Ramadan 2022 : Une opération de contrôle des prix initiée par le ministère en charge du commerce

Ce mardi 29 mars 2022, le ministère en charge du commerce a lancé une opération de contrôle des prix des produits de grande consommation. Une initiative engagée en vue   de permettre aux consommateurs  de passer un mois de Ramadan en toute quiétude à l’abri des augmentations des prix

En cette entrée du mois de Ramadan, le ministère en charge  du commerce mène une opération de contrôle sur les prix, la qualité et les poids des produits de grande consommation. Ce contrôle prend en compte entre autres le sucre, l’huile et le lait. L’objectif du contrôle lancé est de constater l’existence des produits, les prix et vérifier la conformité des prix avec les normes du protocole d’accord existant.
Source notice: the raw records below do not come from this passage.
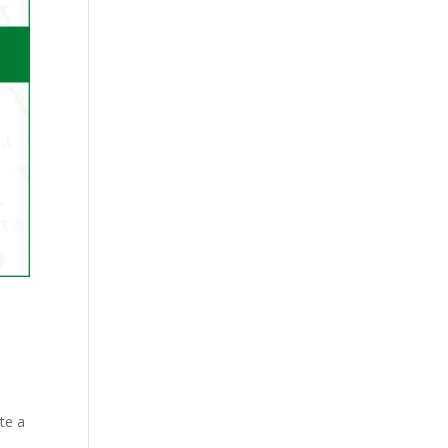
ate a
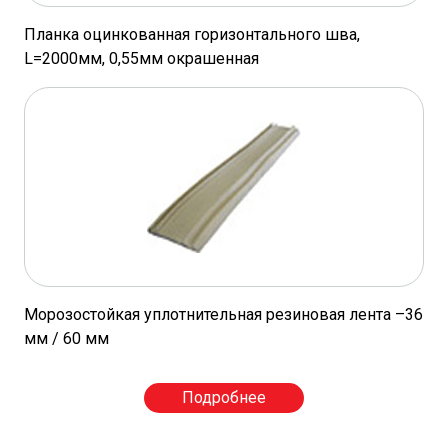
Планка оцинкованная горизонтального шва,
L=2000мм, 0,55мм окрашенная
Морозостойкая уплотнительная резиновая лента –36
мм / 60 мм
Подробнее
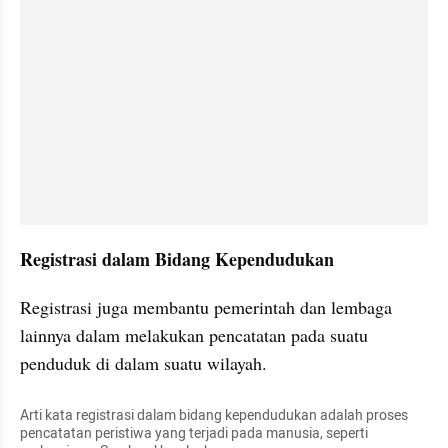
Registrasi dalam Bidang Kependudukan
Registrasi juga membantu pemerintah dan lembaga 
lainnya dalam melakukan pencatatan pada suatu 
penduduk di dalam suatu wilayah.
Arti kata registrasi dalam bidang kependudukan adalah proses 
pencatatan peristiwa yang terjadi pada manusia, seperti 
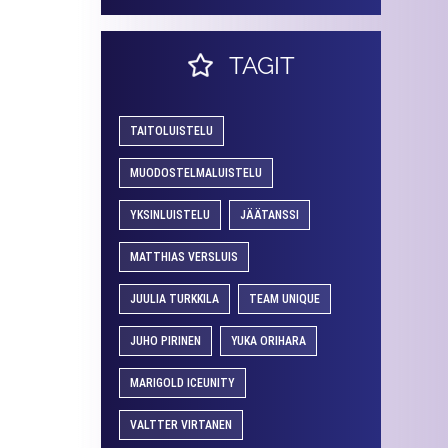
TAGIT
TAITOLUISTELU
MUODOSTELMALUISTELU
YKSINLUISTELU
JÄÄTANSSI
MATTHIAS VERSLUIS
JUULIA TURKKILA
TEAM UNIQUE
JUHO PIRINEN
YUKA ORIHARA
MARIGOLD ICEUNITY
VALTTER VIRTANEN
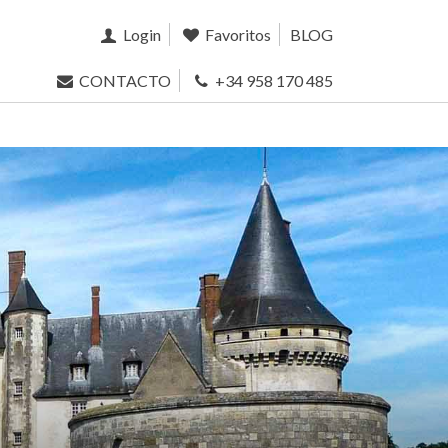
Login
Favoritos
BLOG
CONTACTO
+34 958 170 485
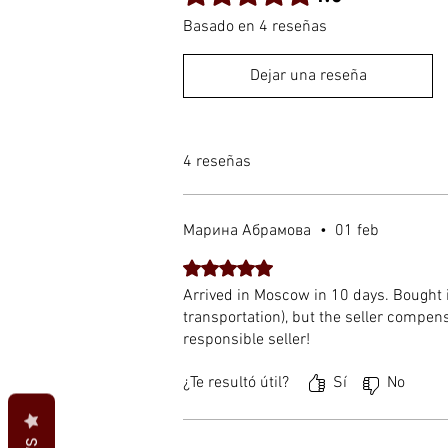
Basado en 4 reseñas
Dejar una reseña
4 reseñas
Марина Абрамовa
•
01 feb
Obtuvo 5 de 5 estrellas.
Arrived in Moscow in 10 days. Bought 
transportation), but the seller compens
responsible seller!
¿Te resultó útil?
Sí
No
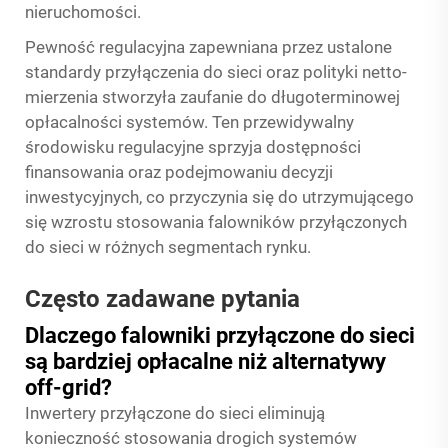
nieruchomości.
Pewność regulacyjna zapewniana przez ustalone
standardy przyłączenia do sieci oraz polityki netto-
mierzenia stworzyła zaufanie do długoterminowej
opłacalności systemów. Ten przewidywalny
środowisku regulacyjne sprzyja dostępności
finansowania oraz podejmowaniu decyzji
inwestycyjnych, co przyczynia się do utrzymującego
się wzrostu stosowania falowników przyłączonych
do sieci w różnych segmentach rynku.
Często zadawane pytania
Dlaczego falowniki przyłączone do sieci
są bardziej opłacalne niż alternatywy
off-grid?
Inwertery przyłączone do sieci eliminują
konieczność stosowania drogich systemów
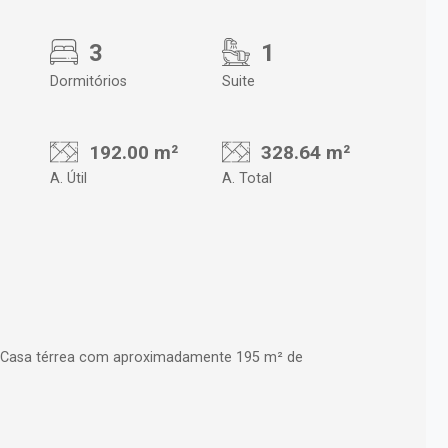
3
1
Dormitórios
Suite
192.00 m²
328.64 m²
A. Útil
A. Total
 Casa térrea com aproximadamente 195 m² de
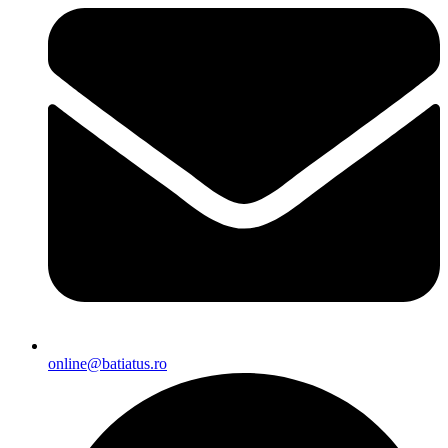
online@batiatus.ro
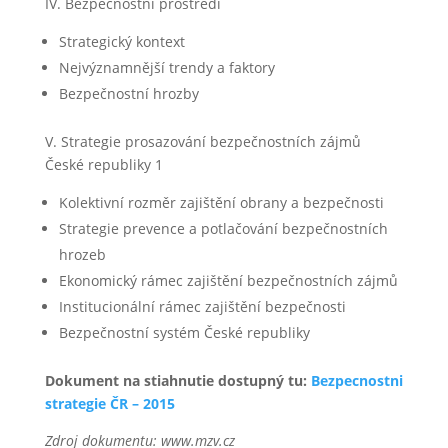
IV. Bezpečnostní prostředí
Strategický kontext
Nejvýznamnější trendy a faktory
Bezpečnostní hrozby
V. Strategie prosazování bezpečnostních zájmů
České republiky 1
Kolektivní rozměr zajištění obrany a bezpečnosti
Strategie prevence a potlačování bezpečnostních
hrozeb
Ekonomický rámec zajištění bezpečnostních zájmů
Institucionální rámec zajištění bezpečnosti
Bezpečnostní systém České republiky
Dokument na stiahnutie dostupný tu:
Bezpecnostni
strategie ČR – 2015
Zdroj dokumentu: www.mzv.cz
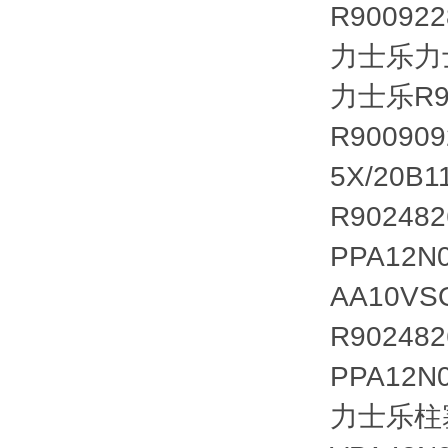
R90092
力士乐力士乐
力士乐R90
R90090
5X/20B
R90248
PPA12N
AA10VS
R90248
PPA12N
力士乐柱塞泵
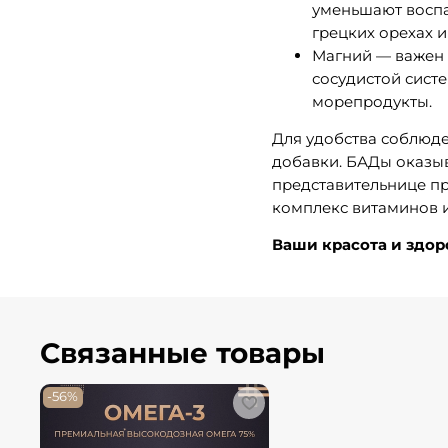
уменьшают воспал
грецких орехах и
Магний — важен 
сосудистой систе
морепродукты.
Для удобства соблюд
добавки. БАДы оказы
представительнице пр
комплекс витаминов и
Ваши красота и здор
Связанные товары
-56%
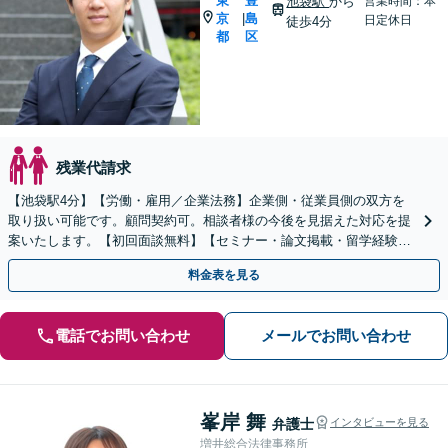
東
豊
池袋駅
から
営業時間：本
京
島
|
日定休日
徒歩4分
都
区
残業代請求
【池袋駅4分】【労働・雇用／企業法務】企業側・従業員側の双方を
取り扱い可能です。顧問契約可。相談者様の今後を見据えた対応を提
案いたします。【初回面談無料】【セミナー・論文掲載・留学経験あ
り】【英語・国際案件対応可能】
料金表を見る
電話でお問い合わせ
メールでお問い合わせ
峯岸 舞
弁護士
インタビューを見る
増井総合法律事務所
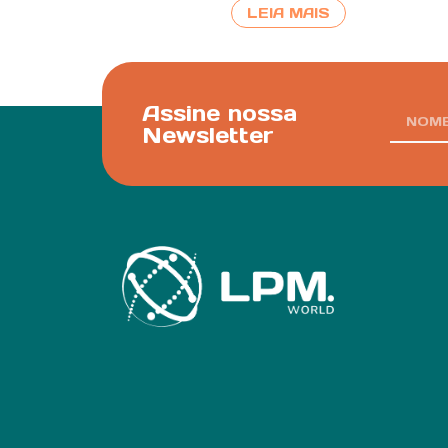
LEIA MAIS
Assine nossa
Newsletter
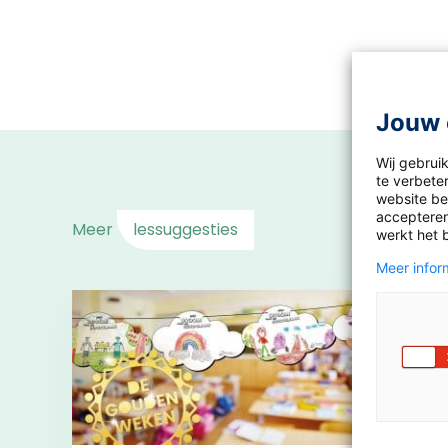
Jouw 
Wij gebrui
te verbeter
website bez
accepteren
Meer
lessuggesties
werkt het 
Meer inform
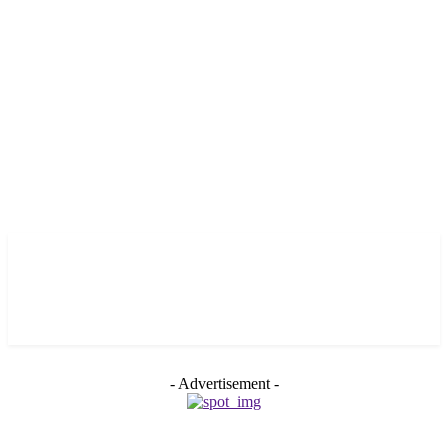
- Advertisement -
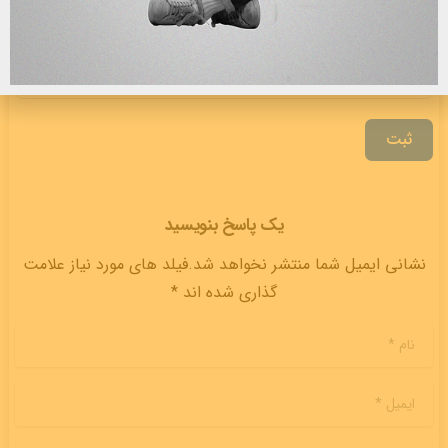
ایمیل
ثبت
یک پاسخ بنویسید
نشانی ایمیل شما منتشر نخواهد شد.فیلد های مورد نیاز علامت
گذاری شده اند *
نام
*
ایمیل
*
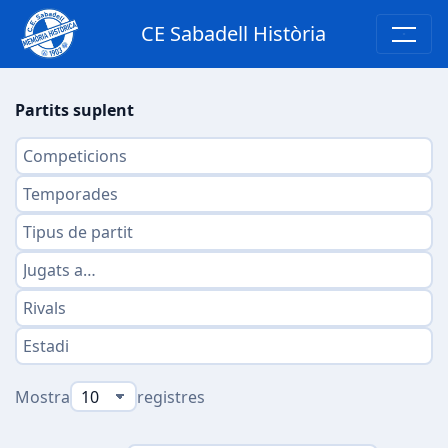
CE Sabadell Història
Partits suplent
Mostra
registres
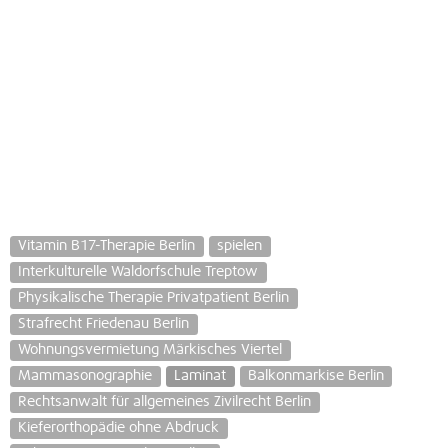
Vitamin B17-Therapie Berlin
spielen
Interkulturelle Waldorfschule Treptow
Physikalische Therapie Privatpatient Berlin
Strafrecht Friedenau Berlin
Wohnungsvermietung Märkisches Viertel
Mammasonographie
Laminat
Balkonmarkise Berlin
Rechtsanwalt für allgemeines Zivilrecht Berlin
Kieferorthopädie ohne Abdruck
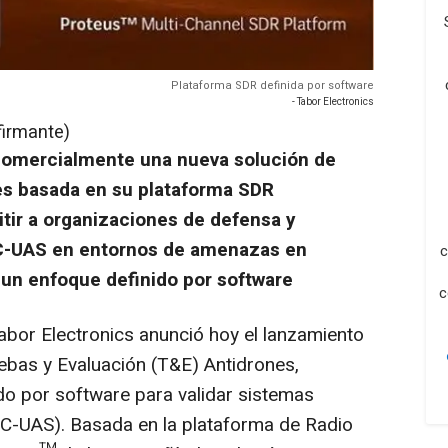
Plataforma SDR definida por software
- Tabor Electronics
firmante)
comercialmente una nueva solución de
es basada en su plataforma SDR
tir a organizaciones de defensa y
 C-UAS en entornos de amenazas en
c
un enfoque definido por software
c
bor Electronics anunció hoy el lanzamiento
ebas y Evaluación (T&E) Antidrones,
ido por
software
para validar sistemas
(C-UAS). Basada en la plataforma de Radio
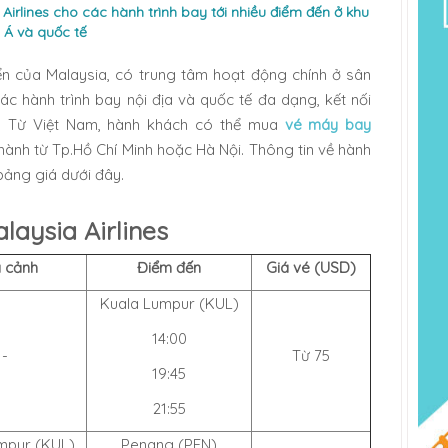
Airlines cho các hành trình bay tới nhiều điểm đến ở khu
 Á và quốc tế
ển của Malaysia, có trung tâm hoạt động chính ở sân
c hành trình bay nội địa và quốc tế đa dạng, kết nối
u. Từ Việt Nam, hành khách có thể mua
vé máy bay
 hành từ Tp.Hồ Chí Minh hoặc Hà Nội. Thông tin về hành
 bảng giá dưới đây.
aysia Airlines
 cảnh
Điểm đến
Giá vé (USD)
Kuala Lumpur (KUL)
14:00
-
Từ 75
19:45
21:55
mpur (KUL)
Penang (PEN)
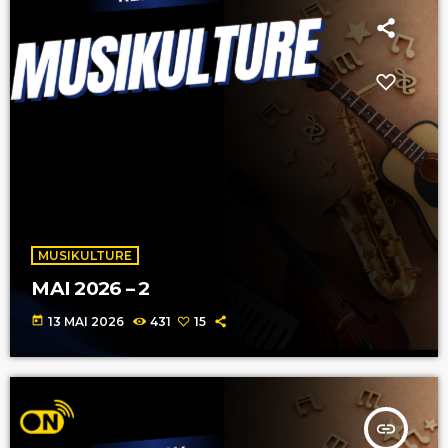
MUSIKULTURE
MAI 2026 – 2
today
13 MAI 2026
431
15
insert_link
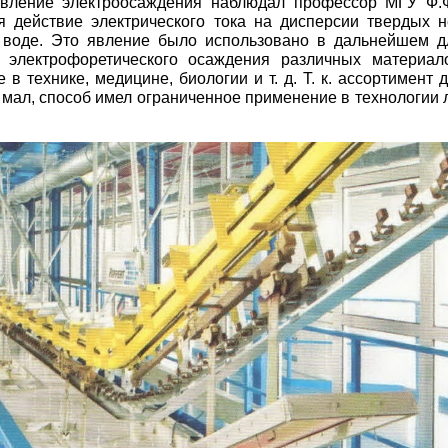
вление электроосаждения наблюдал профессор МГУ Ф.Ф
ая действие электрического тока на дисперсии твердых н
 воде. Это явление было использовано в дальнейшем д
и электрофоретического осаждения различных материа
 в технике, медицине, биологии и т. д. Т. к. ассортимент
 мал, способ имел ограниченное применение в технологии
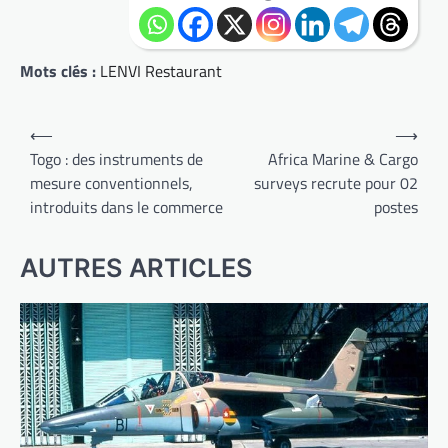
Mots clés :
LENVI Restaurant
Navigation
⟵
⟶
de
Togo : des instruments de
Africa Marine & Cargo
mesure conventionnels,
surveys recrute pour 02
l’article
introduits dans le commerce
postes
AUTRES ARTICLES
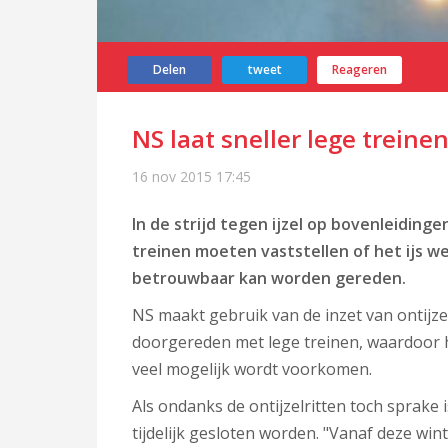
Delen
tweet
Reageren
NS laat sneller lege treinen 
16 nov 2015
17:45
In de strijd tegen ijzel op bovenleiding
treinen moeten vaststellen of het ijs 
betrouwbaar kan worden gereden.
NS maakt gebruik van de inzet van ontijzelr
doorgereden met lege treinen, waardoor h
veel mogelijk wordt voorkomen.
Als ondanks de ontijzelritten toch sprake 
tijdelijk gesloten worden. "Vanaf deze win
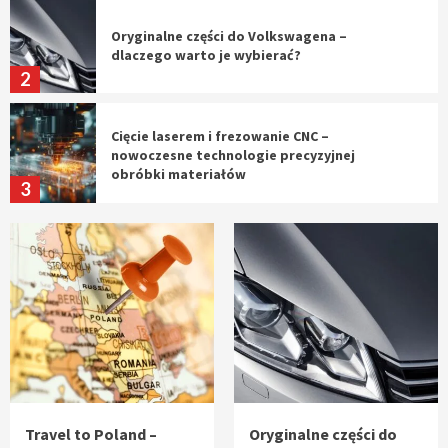
Oryginalne części do Volkswagena –
dlaczego warto je wybierać?
2
Cięcie laserem i frezowanie CNC –
nowoczesne technologie precyzyjnej
obróbki materiałów
3
Czy sztuczna inteligencja wyprze pracę
geodety w przyszłości?
4
Tworzenie aplikacji internetowych – jak
powstają nowoczesne rozwiązania cyfrowe
5
Travel to Poland –
Oryginalne części do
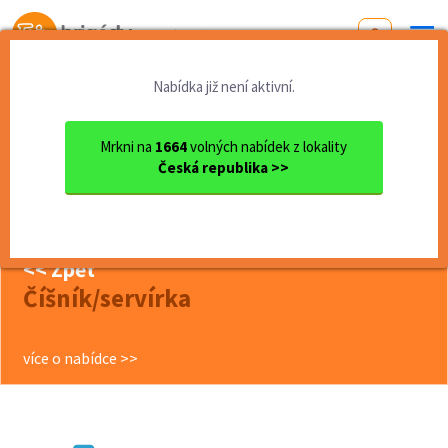
Od první brigády
k práci snů
Nabídka již není aktivní.
Domů
Liberecký kraj
okres Liberec
Liberec
Číšník/servírka
Mrkni na
1664
volných nabídek z lokality
Česká republika >>
další nabídky (0)
BRIGÁDY LIBEREC
<< Zpět
Číšník/servírka
více o nabídce >>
Selon le ministre en charge du commerce Abdoulaye Tall, cette tournée de vérification des  prix à pour cause, la volonté de certains acteurs de créer des pénuries pour augmenter le coût des produits. Pour lui, cette action se justifie également par la conjecture internationale avec la crise ukrainienne. Il a aussi indiqué que cette opération permettra de protéger le consommateur burkinabè et d’aider les sociétés contre la faillite.

  « Cette année particulièrement, le contexte internationale fait qu’il y a une pression sur les prix. Et vous savez que les produits à grande consommation dans notre pays sont  à prix réglementé. À ce titre, comme la demande va exploser du fait  du mois de Ramadan, la tentation est grande pour certains acteurs soit de créer une sorte de pénurie, avec comme  finalité une augmentation des prix de façon anormale en dehors  du cadre légal », a déclaré le ministre Abdoulaye Tall.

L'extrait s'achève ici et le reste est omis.